Known as the “River of Mists,” the Skeena River offers a treasure trove of delights for the outdoor lover. The second longest river to run completely within British Columbia, it is a vital element in the lives of the native populations and others who live within its watershed.
What may be of more interest to the sports-minded individual, however, is the fact that the Skeena is home to vast numbers of of salmon, including chinook, chum, coho, pink, sockeye and steelhead. In fact, it holds the world record for chinook: a gargantuan fish of 92.5 pounds has reportedly been taken from the river. Fly fishers from all over Canada – and well beyond – descend every year for both guided trips and independent forays into the Skeena wilderness.

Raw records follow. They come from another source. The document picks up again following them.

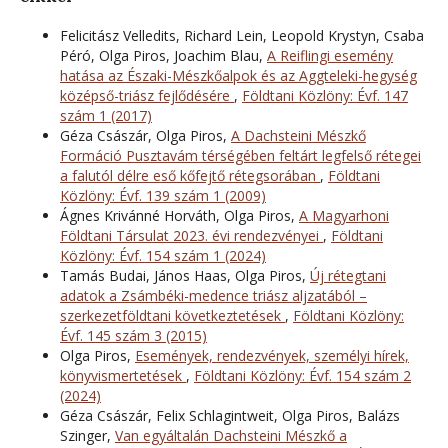
Felicitász Velledits, Richard Lein, Leopold Krystyn, Csaba
Péró, Olga Piros, Joachim Blau,
A Reiflingi esemény
hatása az Északi-Mészkőalpok és az Aggteleki-hegység
középső-triász fejlődésére
,
Földtani Közlöny: Évf. 147
szám 1 (2017)
Géza Császár, Olga Piros,
A Dachsteini Mészkő
Formáció Pusztavám térségében feltárt legfelső rétegei
a falutól délre eső kőfejtő rétegsorában
,
Földtani
Közlöny: Évf. 139 szám 1 (2009)
Ágnes Krivánné Horváth, Olga Piros,
A Magyarhoni
Földtani Társulat 2023. évi rendezvényei
,
Földtani
Közlöny: Évf. 154 szám 1 (2024)
Tamás Budai, János Haas, Olga Piros,
Új rétegtani
adatok a Zsámbéki-medence triász aljzatából –
szerkezetföldtani következtetések
,
Földtani Közlöny:
Évf. 145 szám 3 (2015)
Olga Piros,
Események, rendezvények, személyi hírek,
könyvismertetések
,
Földtani Közlöny: Évf. 154 szám 2
(2024)
Géza Császár, Felix Schlagintweit, Olga Piros, Balázs
Szinger,
Van egyáltalán Dachsteini Mészkő a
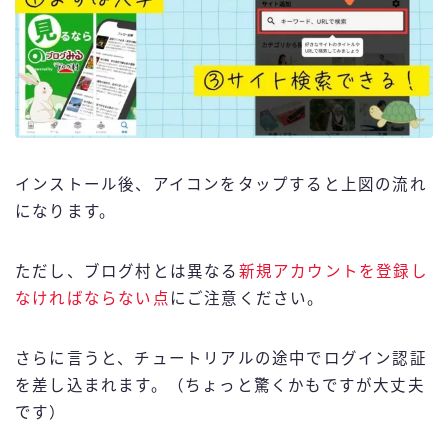
インストール後、アイコンをタップすると上図の流れ
になります。
ただし、ブログ村とは異なる
新規アカウントを登録し
なければならない点
にご注意ください。
さらに言うと、チュートリアルの途中でログイン認証
を差し込まれます。（ちょっと驚くかもですが大丈夫
です）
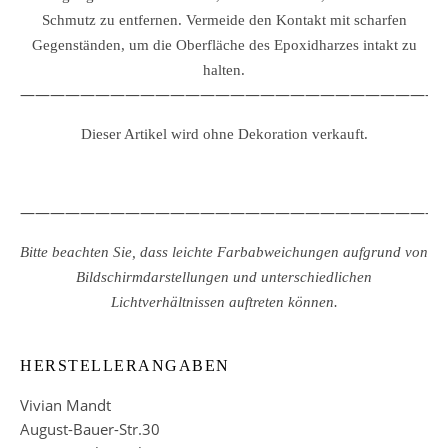
Schmutz zu entfernen.
Vermeide den Kontakt mit scharfen
Gegenständen, um die Oberfläche des Epoxidharzes intakt zu
halten.
————————————————————————————
Dieser Artikel wird ohne Dekoration verkauft.
————————————————————————————
Bitte beachten Sie, dass leichte Farbabweichungen aufgrund von
Bildschirmdarstellungen und unterschiedlichen
Lichtverhältnissen auftreten können.
HERSTELLERANGABEN
Vivian Mandt
August-Bauer-Str.30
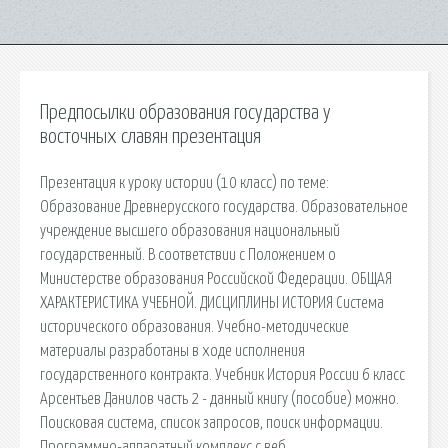
Предпосылки образования государства у
восточных славян презентация
Презентация к уроку истории (10 класс) по теме:
Образование Древнерусского государства. Образовательное
учреждение высшего образования национальный
государственный. В соответствии с Положением о
Министерстве образования Российской Федерации. ОБЩАЯ
ХАРАКТЕРИСТИКА УЧЕБНОЙ. ДИСЦИПЛИНЫ ИСТОРИЯ Система
исторического образования. Учебно-методические
материалы разработаны в ходе исполнения
государственного контракта. Учебник История России 6 класс
Арсентьев Данилов часть 2 - данный книгу (пособие) можно.
Поисковая сиcтема, список запросов, поиск информации.
Программно-аппаратный комплекс с веб.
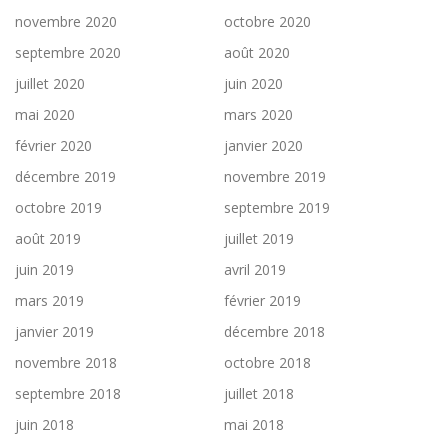
novembre 2020
octobre 2020
septembre 2020
août 2020
juillet 2020
juin 2020
mai 2020
mars 2020
février 2020
janvier 2020
décembre 2019
novembre 2019
octobre 2019
septembre 2019
août 2019
juillet 2019
juin 2019
avril 2019
mars 2019
février 2019
janvier 2019
décembre 2018
novembre 2018
octobre 2018
septembre 2018
juillet 2018
juin 2018
mai 2018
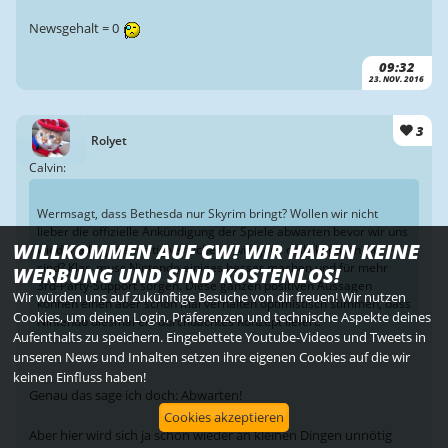
Newsgehalt = 0
09:32
23. NOV. 2016
3
Rolyet
Calvin:
Wermsagt, dass Bethesda nur Skyrim bringt? Wollen wir nicht
lieber die offizielle Ankündigung der Spiele abwarten bevor wir uns
WILLKOMMEN AUF CW! WIR HABEN KEINE
wieder alle gegenseitig versichern, wie ganz doll skeptisch wir
sind? Klar, muss Nintendo einiges besser machen und für mehr
WERBUNG UND SIND KOSTENLOS!
3rd-Party-Support sorgen. Diese ganzen positiven Aussagen
Wir würden uns auf zukünftige Besuche von dir freuen! Wir nutzen
können einen aber schon mal verhalten optimistisch stimmen, dass
Cookies, um deinen Login, Präferenzen und technische Aspekte deines
Nintendo diesmal ein durchdachtes Konzept liefert.
Aufenthalts zu speichern. Eingebettete Youtube-Videos und Tweets in
unseren News und Inhalten setzen ihre eigenen Cookies auf die wir
keinen Einfluss haben!
Genau das sage ich doch: Abwarten!
Cookies akzeptieren
Aber hier wird sich ja schon wieder an kleinen Dingen unnötig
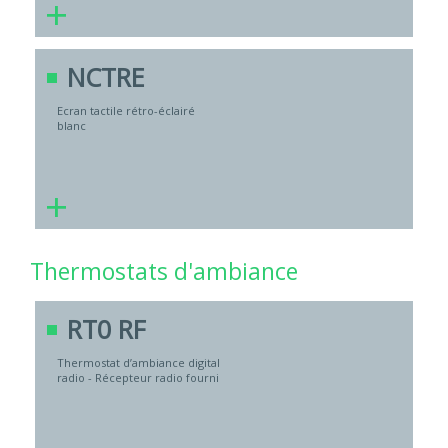
+
NCTRE
Ecran tactile rétro-éclairé
blanc
+
Thermostats d'ambiance
RT0 RF
Thermostat d’ambiance digital
radio - Récepteur radio fourni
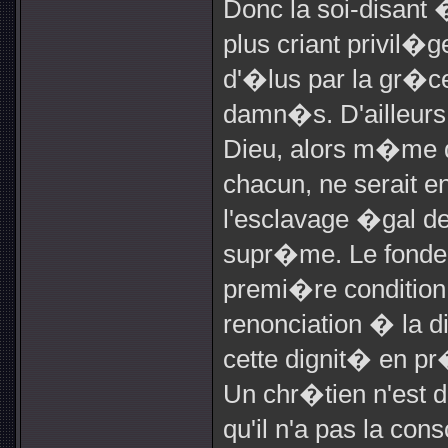
Donc la soi-disant 
plus criant privil�g
d'�lus par la gr�ce
damn�s. D'ailleurs
Dieu, alors m�me qu
chacun, ne serait e
l'esclavage �gal d
supr�me. Le fondem
premi�re condition 
renonciation � la 
cette dignit� en pr
Un chr�tien n'est 
qu'il n'a pas la co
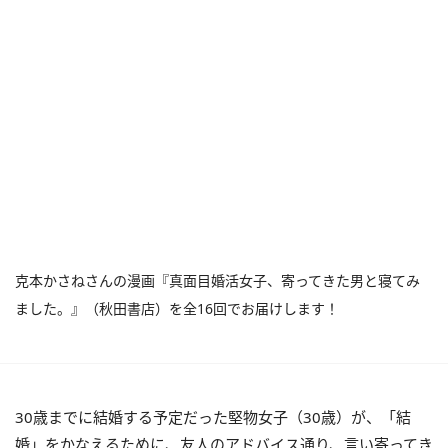
克本かさねさんの漫画『真面目婚活女子、寄ってきた男と寝てみ
ました。』（秋田書店）を全16回でお届けします！
30歳までに結婚する予定だった
堅物女子（30歳）が、「結
婚」をかなえるために、友人のアドバイス通り、言い寄ってき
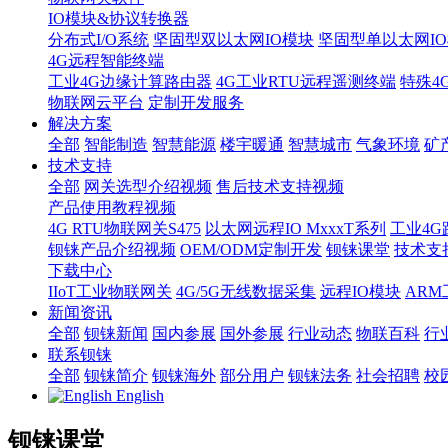
IO模块&协议转换器
分布式I/O系统
坚固型双以太网IO模块
坚固型单以太网IO模块
4G远程智能终端
工业4G边缘计算路由器
4G工业RTU远程遥测终端
特殊4
物联网云平台
定制开发服务
解决方案
全部
智能制造
智慧能源
楼宇暖通
智慧城市
气象环境
矿
技术支持
全部
网关选型介绍视频
售后技术支持视频
产品使用教程视频
4G RTU物联网关S475
以太网远程IO MxxxT系列
工业4G
钡铼产品介绍视频
OEM/ODM定制开发
钡铼课堂
技术支
下载中心
IIoT工业物联网关
4G/5G无线数据采集
远程IO模块
AR
新闻资讯
全部
钡铼新闻
国内参展
国外参展
行业动态
物联百科
行
联系钡铼
全部
钡铼简介
钡铼海外
部分用户
钡铼法务
社会招聘
校
English
钡铼课堂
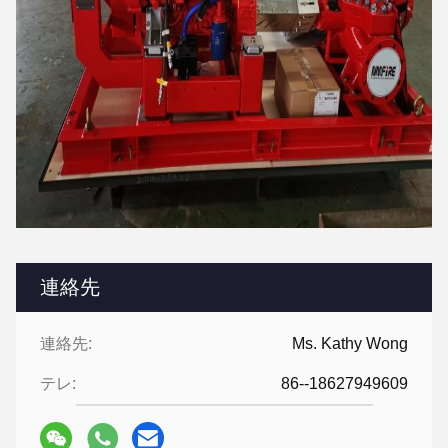
連絡先
連絡先:
Ms. Kathy Wong
テレ:
86--18627949609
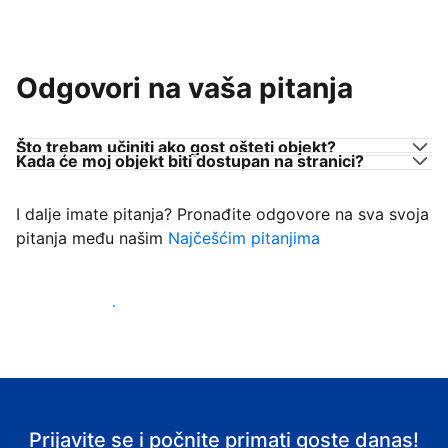
Odgovori na vaša pitanja
Što trebam učiniti ako gost ošteti objekt?
Kada će moj objekt biti dostupan na stranici?
I dalje imate pitanja? Pronađite odgovore na sva svoja
pitanja među našim
Najčešćim pitanjima
Počnite primati goste
Prijavite se i počnite primati goste danas!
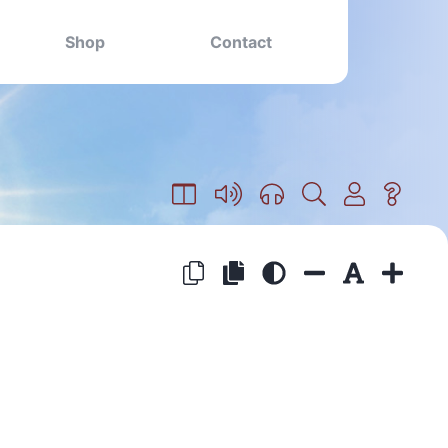
Shop
Contact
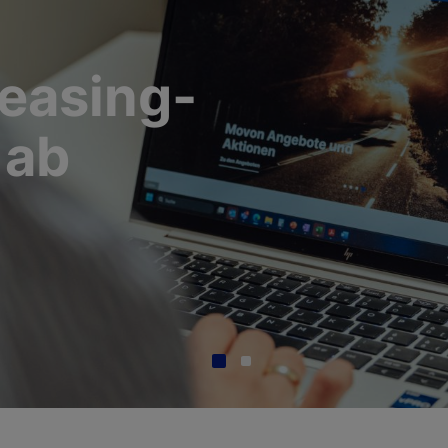
Leasing-
 ab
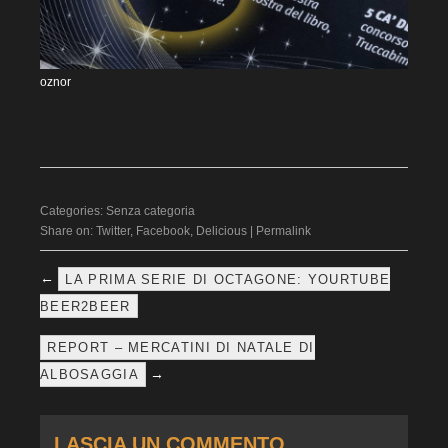
oznor
Categories:
Senza categoria
Share on:
Twitter
,
Facebook
,
Delicious
|
Permalink
←
LA PRIMA SERIE DI OCTAGONE: YOURTUBE
BEER2BEER
REPORT – MERCATINI DI NATALE DI
→
ALBOSAGGIA
LASCIA UN COMMENTO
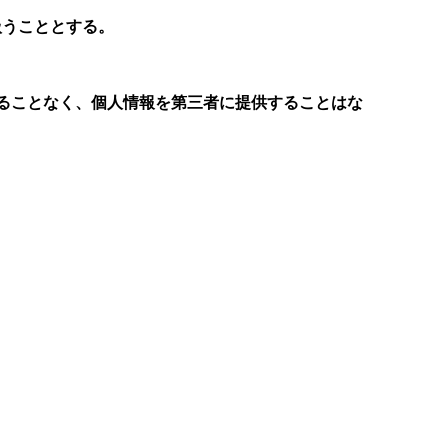
扱うこととする。
ることなく、個人情報を第三者に提供することはな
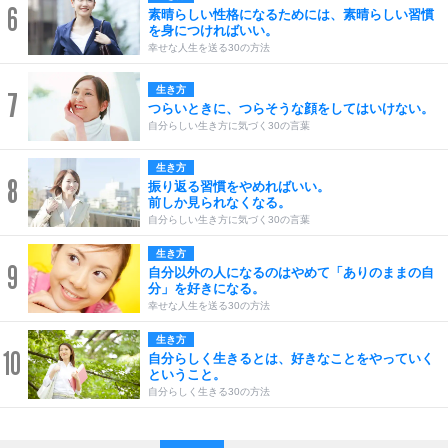
6
素晴らしい性格になるためには、素晴らしい習慣
を身につければいい。
幸せな人生を送る30の方法
生き方
7
つらいときに、つらそうな顔をしてはいけない。
自分らしい生き方に気づく30の言葉
生き方
8
振り返る習慣をやめればいい。
前しか見られなくなる。
自分らしい生き方に気づく30の言葉
生き方
9
自分以外の人になるのはやめて「ありのままの自
分」を好きになる。
幸せな人生を送る30の方法
生き方
10
自分らしく生きるとは、好きなことをやっていく
ということ。
自分らしく生きる30の方法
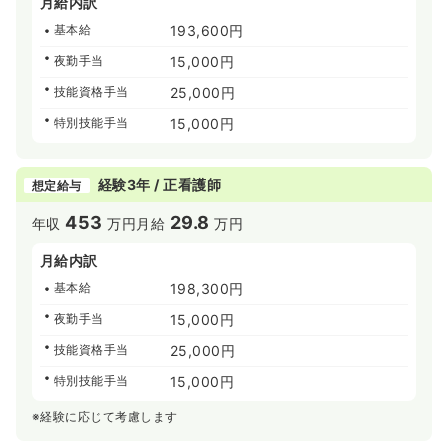
月給内訳
基本給
193,600円
夜勤手当
15,000円
技能資格手当
25,000円
特別技能手当
15,000円
経験3年 / 正看護師
想定給与
453
29.8
年収
万円
月給
万円
月給内訳
基本給
198,300円
夜勤手当
15,000円
技能資格手当
25,000円
特別技能手当
15,000円
※経験に応じて考慮します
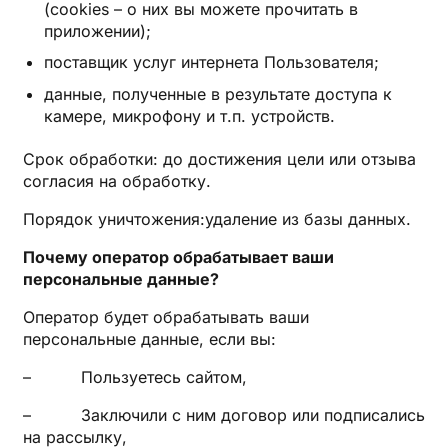
(cookies – о них вы можете прочитать в
приложении);
поставщик услуг интернета Пользователя;
данные, полученные в результате доступа к
камере, микрофону и т.п. устройств.
Срок обработки: до достижения цели или отзыва
согласия на обработку.
Порядок уничтожения:удаление из базы данных.
Почему оператор обрабатывает ваши
персональные данные?
Оператор будет обрабатывать ваши
персональные данные, если вы:
– Пользуетесь сайтом,
– Заключили с ним договор или подписались
на рассылку,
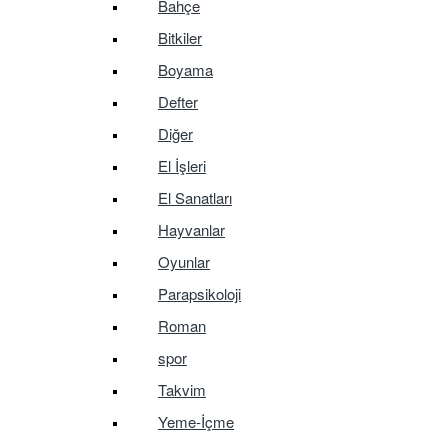
Bahçe
Bitkiler
Boyama
Defter
Diğer
El İşleri
El Sanatları
Hayvanlar
Oyunlar
Parapsikoloji
Roman
spor
Takvim
Yeme-İçme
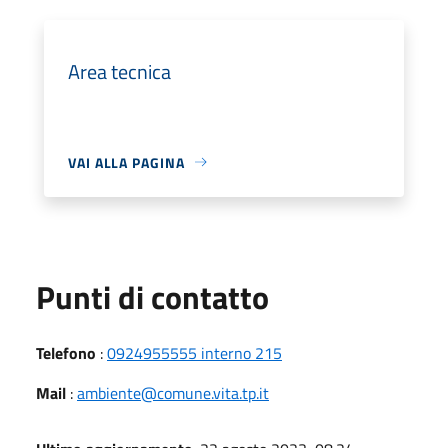
Area tecnica
VAI ALLA PAGINA
Punti di contatto
Telefono
:
0924955555 interno 215
Mail
:
ambiente@comune.vita.tp.it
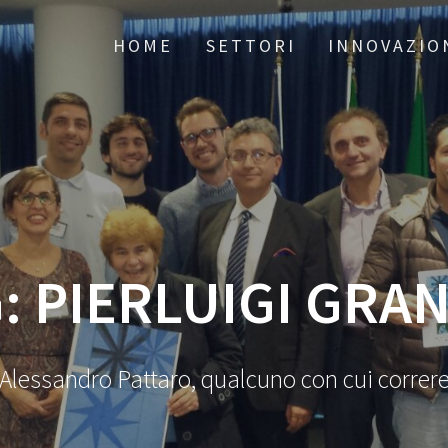
HOME
SETTORI
INNOVAZIO
G:
PIERLUIGI GRA
Alessandro Pattaro, qualcuno con cui correr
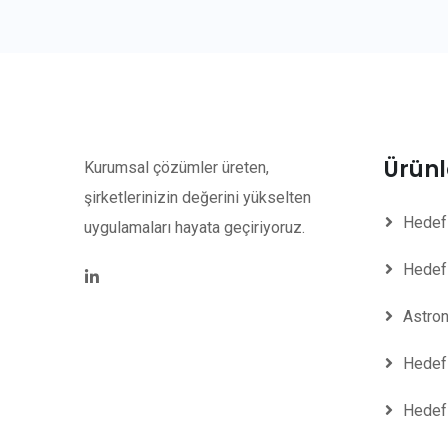
Ürünl
Kurumsal çözümler üreten,
şirketlerinizin değerini yükselten
Hedef
uygulamaları hayata geçiriyoruz.
Hedef
Astron
Hedef
Hedef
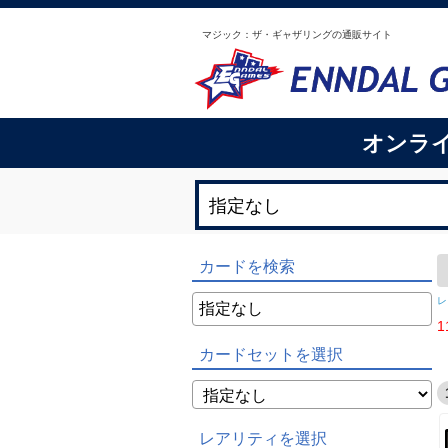
マジック：ザ・ギャザリングの通販サイト
オンラ
カードを検索
レ
1
カードセットを選択
レアリティを選択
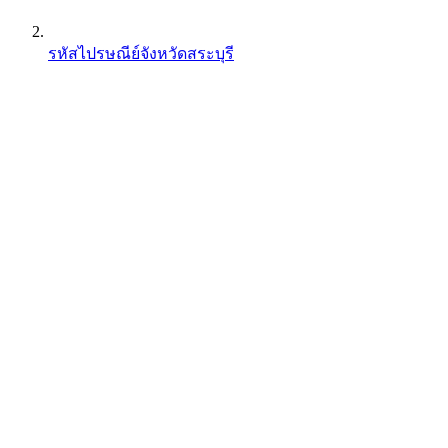
รหัสไปรษณีย์จังหวัดสระบุรี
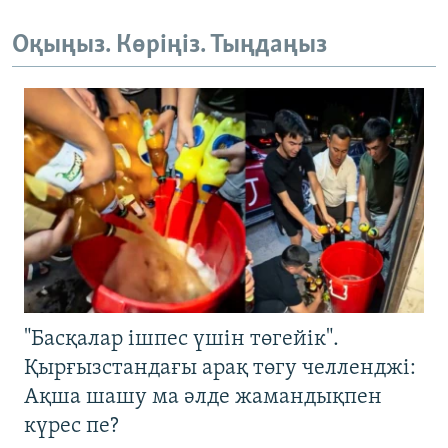
Оқыңыз. Көріңіз. Тыңдаңыз
"Басқалар ішпес үшін төгейік".
Қырғызстандағы арақ төгу челленджі:
Ақша шашу ма әлде жамандықпен
күрес пе?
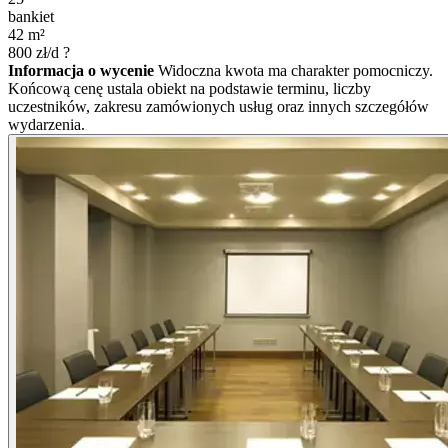
bankiet
42
m²
800
zł/d
?
Informacja o wycenie
Widoczna kwota ma charakter pomocniczy.
Końcową cenę ustala obiekt na podstawie terminu, liczby
uczestników, zakresu zamówionych usług oraz innych szczegółów
wydarzenia.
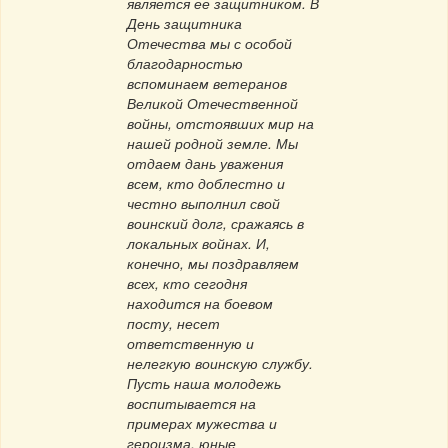
является ее защитником. В
День защитника
Отечества мы с особой
благодарностью
вспоминаем ветеранов
Великой Отечественной
войны, отстоявших мир на
нашей родной земле. Мы
отдаем дань уважения
всем, кто доблестно и
честно выполнил свой
воинский долг, сражаясь в
локальных войнах. И,
конечно, мы поздравляем
всех, кто сегодня
находится на боевом
посту, несет
ответственную и
нелегкую воинскую службу.
Пусть наша молодежь
воспитывается на
примерах мужества и
героизма, юные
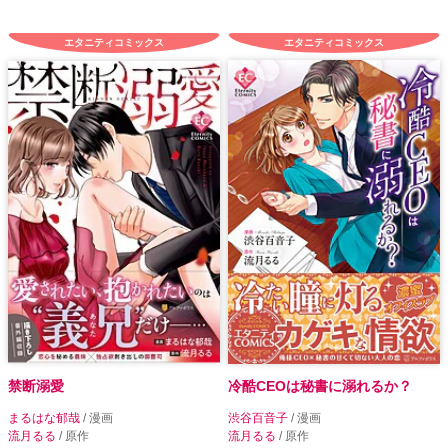
エタニティコミックス
エタニティコミックス
禁断溺愛
冷酷CEOは秘書に溺れるか？
まるはな郁哉
/ 漫画
渋谷百音子
/ 漫画
流月るる
/ 原作
流月るる
/ 原作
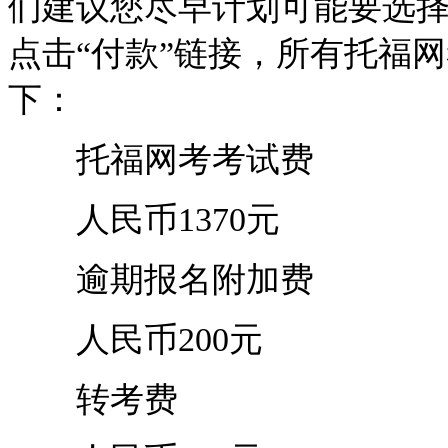
们建议您尽早计划可能要选
点击“付款”链接，所有托福
下：
托福网考考试费
人民币1370元
逾期报名附加费
人民币200元
转考费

The Skeena, unhindered by dams, runs for more than 500 miles through largely undeveloped territory before finally meeting up with the Pacific Ocean at the Dixon Entrance. A number of fishing and outdoor sports companies offer charters – just Google “Skeena River fishing tours” and you’ll find a wealth of expert fisherfolk offering their services to anglers. You can also find outfits offering river rafting tours and there are many pristine campgrounds in the Skeena River Valley area. Just be aware that while camping you may be treated to the sight of a black bear coming down to the river in the evening, and other wildlife abounds in the region as well.
If you’re interested in fishing the Skeena River, we recommend that you plan your trip for the summer months. With an estimated five million salmon running the Skeena each year, you’ll find the coho starting to run in July, with the others following. Peak times are in early autumn. There are visitor centers at various points on the roads leading to the river, where you’ll be able to find further information on fishing conditions at that locale, as well as lists for local guides and outfitters.